By Onochie Anibeze

I knew what the words meant but I still didn’t understand them. She sent me a document March 18, and thereafter took ill, and three days later, she was dead.

A friend had sent me a text message that read ‘Foussena is no more.’ I replied, asking ‘what do you mean?’.

It didn’t make sense to me. On the day she sent me the document from Accra, Ghana, she raised concern over network problems that had disrupted her calls to me.

We cracked some jokes, discussed 2022 World Cup in Qatar, CAF and FIFA politics and the emergence of Patrice Motsepe as CAF President.

Foussena Djagba was a Togolese who adopted Accra as home. Hostilities from the Gnassingbe Eyadema government against opposition had heightened after President Faure Gnassingbe succeeded his father.

Foussena’s father was in the opposition. He was said to have tasted police brutality before he died. Foussena took up activism and for years before her sudden death on March 21, 2021 couldn’t return to Togo.

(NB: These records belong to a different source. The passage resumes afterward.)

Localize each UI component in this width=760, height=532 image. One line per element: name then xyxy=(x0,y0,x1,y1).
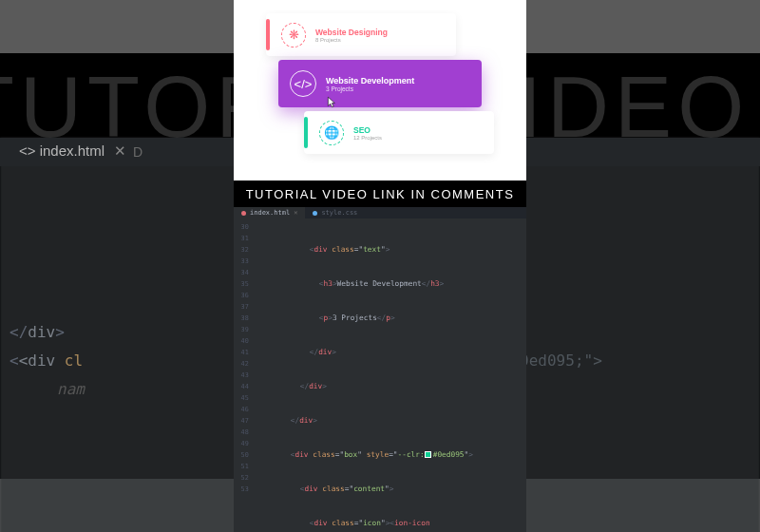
code-area[interactable]: <div class="text"> <h3>Website Developme… xyxy=(253,218,526,532)
bg-tab-label: <> index.html xyxy=(19,142,104,159)
tab-label: index.html xyxy=(250,209,290,217)
card-title: Website Designing xyxy=(315,28,388,37)
line-gutter: 3031323334353637383940414243444546474849… xyxy=(234,218,253,532)
close-icon[interactable]: ✕ xyxy=(294,209,297,217)
bg-code-line-1: </div> xyxy=(10,323,65,341)
phone-frame: ❋ Website Designing 8 Projects </> Websi… xyxy=(234,0,526,532)
card-stripe xyxy=(304,117,308,148)
card-seo[interactable]: 🌐 SEO 12 Projects xyxy=(304,111,494,154)
code-icon: </> xyxy=(290,70,316,97)
bg-tab-index: <> index.html ✕ xyxy=(19,142,126,160)
css-file-icon xyxy=(313,211,317,216)
card-development[interactable]: </> Website Development 3 Projects xyxy=(278,60,482,107)
tab-index-html[interactable]: index.html ✕ xyxy=(234,207,305,218)
globe-icon: 🌐 xyxy=(319,121,344,145)
bg-tab-close: ✕ xyxy=(114,142,126,159)
color-swatch xyxy=(425,451,431,458)
card-designing[interactable]: ❋ Website Designing 8 Projects xyxy=(266,13,456,56)
cursor-icon xyxy=(326,96,339,109)
card-sub: 8 Projects xyxy=(315,37,388,43)
card-title: Website Development xyxy=(326,76,414,86)
card-sub: 12 Projects xyxy=(353,135,382,141)
html-file-icon xyxy=(241,211,246,216)
banner: TUTORIAL VIDEO LINK IN COMMENTS xyxy=(234,180,526,207)
demo-preview: ❋ Website Designing 8 Projects </> Websi… xyxy=(234,0,526,180)
card-title: SEO xyxy=(353,125,382,135)
tab-label: style.css xyxy=(321,209,357,217)
banner-text: TUTORIAL VIDEO LINK IN COMMENTS xyxy=(246,187,515,201)
tab-style-css[interactable]: style.css xyxy=(305,207,365,218)
card-sub: 3 Projects xyxy=(326,86,414,92)
bg-code-line-3: nam xyxy=(57,380,85,398)
bg-div: <div xyxy=(19,352,65,370)
card-stripe xyxy=(266,19,270,50)
editor-tabs: index.html ✕ style.css xyxy=(234,207,526,218)
code-editor: index.html ✕ style.css 30313233343536373… xyxy=(234,207,526,532)
bg-tab-d: D xyxy=(133,144,142,160)
compass-icon: ❋ xyxy=(281,23,306,48)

She had been declared a persona non grata in her country.

Her fight for true democracy in Togo was her offence. She fought doggedly for any cause she believed in. Her passion for football knew no bounds. It is the beautiful game that brought us together.

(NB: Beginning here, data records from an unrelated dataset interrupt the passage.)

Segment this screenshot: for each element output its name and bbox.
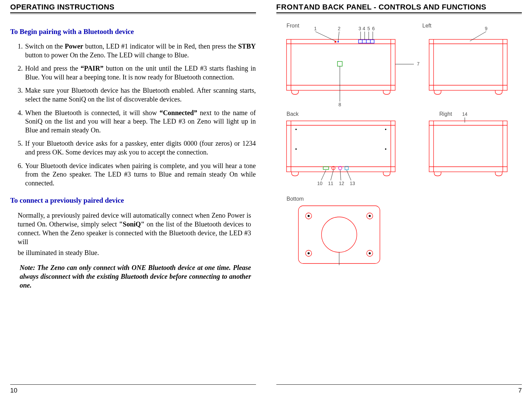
- title-rule: [10, 12, 256, 13]
- text-bold: STBY: [238, 42, 256, 50]
- text: Switch on the: [25, 42, 65, 50]
- svg-rect-45: [429, 121, 507, 172]
- text: button, LED #1 indicator will be in Red,…: [83, 42, 238, 50]
- text: button to power On the Zeno. The LED wil…: [25, 51, 189, 59]
- svg-point-55: [369, 215, 371, 217]
- callout-4: 4: [363, 26, 365, 31]
- content-left: To Begin pairing with a Bluetooth device…: [10, 14, 256, 384]
- svg-rect-6: [335, 41, 336, 42]
- svg-rect-35: [323, 167, 329, 169]
- svg-point-34: [385, 148, 386, 150]
- step-5: If your Bluetooth device asks for a pass…: [18, 139, 256, 157]
- svg-line-13: [338, 32, 339, 41]
- svg-point-33: [295, 148, 297, 150]
- callout-8: 8: [338, 102, 341, 107]
- callout-10: 10: [317, 181, 323, 186]
- step-2: Hold and press the “PAIR” button on the …: [18, 64, 256, 81]
- callout-14: 14: [462, 111, 467, 117]
- page-title-left: OPERATING INSTRUCTIONS: [10, 3, 256, 12]
- text-bold: “PAIR”: [80, 65, 103, 72]
- label-bottom: Bottom: [287, 196, 304, 202]
- note-text: Note: The Zeno can only connect with ONE…: [10, 263, 256, 290]
- svg-point-7: [337, 41, 339, 42]
- panel-diagram: Front 1: [276, 14, 522, 384]
- heading-connect-previous: To connect a previously paired device: [10, 196, 256, 205]
- svg-line-12: [315, 32, 335, 41]
- title-rule: [276, 12, 522, 13]
- callout-6: 6: [372, 26, 375, 31]
- heading-begin-pairing: To Begin pairing with a Bluetooth device: [10, 28, 256, 36]
- text: When the Bluetooth is connected, it will…: [25, 109, 160, 116]
- svg-rect-20: [429, 39, 507, 90]
- callout-7: 7: [417, 61, 420, 67]
- svg-rect-26: [287, 121, 395, 172]
- svg-point-59: [369, 252, 371, 254]
- page-number-right: 7: [276, 385, 522, 394]
- svg-point-51: [322, 217, 357, 252]
- label-back: Back: [287, 111, 299, 117]
- paragraph-connect-2: be illuminated in steady Blue.: [10, 248, 256, 257]
- callout-11: 11: [328, 181, 333, 186]
- text-bold: "SoniQ": [119, 220, 145, 228]
- svg-rect-5: [337, 61, 342, 66]
- title-part-rest: AND BACK PANEL - CONTROLS AND FUNCTIONS: [304, 3, 486, 11]
- step-3: Make sure your Bluetooth device has the …: [18, 86, 256, 104]
- step-1: Switch on the Power button, LED #1 indic…: [18, 42, 256, 59]
- callout-9: 9: [485, 26, 488, 31]
- svg-point-32: [385, 129, 386, 130]
- svg-line-25: [470, 32, 486, 41]
- callout-5: 5: [367, 26, 370, 31]
- callout-1: 1: [314, 26, 317, 31]
- callout-12: 12: [339, 181, 344, 186]
- text: Hold and press the: [25, 65, 80, 72]
- label-front: Front: [287, 23, 299, 29]
- page-number-left: 10: [10, 385, 256, 394]
- callout-13: 13: [350, 181, 355, 186]
- svg-rect-0: [287, 39, 395, 90]
- page-title-right: FRONTAND BACK PANEL - CONTROLS AND FUNCT…: [276, 3, 522, 12]
- label-right: Right: [439, 111, 452, 117]
- text-bold: “Connected”: [160, 109, 197, 116]
- label-left: Left: [422, 23, 432, 29]
- title-part-front: FRONT: [276, 3, 304, 11]
- page-left: OPERATING INSTRUCTIONS To Begin pairing …: [0, 0, 266, 401]
- callout-3: 3: [359, 26, 361, 31]
- svg-point-31: [295, 129, 297, 130]
- steps-list: Switch on the Power button, LED #1 indic…: [10, 42, 256, 187]
- diagram-svg: Front 1: [280, 21, 517, 265]
- svg-point-53: [308, 215, 310, 217]
- step-6: Your Bluetooth device indicates when pai…: [18, 162, 256, 188]
- text-bold: Power: [65, 42, 83, 50]
- paragraph-connect: Normally, a previously paired device wil…: [10, 211, 256, 246]
- svg-point-57: [308, 252, 310, 254]
- callout-2: 2: [338, 26, 341, 31]
- step-4: When the Bluetooth is connected, it will…: [18, 109, 256, 135]
- page-right: FRONTAND BACK PANEL - CONTROLS AND FUNCT…: [266, 0, 532, 401]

I met her in Doha, Qatar in 2010 when Qatar launched a campaign to host the World Cup. Journalists from all over the world had been invited to see what the country could offer if it won the bid to host the 2022 World Cup.

After the presentations and a brief tour of Doha I said to Foussena ‘the only way Qatar will lose this bid is if FIFA takes their decision before inspection. There’s no way they will see all these and say no to these people.’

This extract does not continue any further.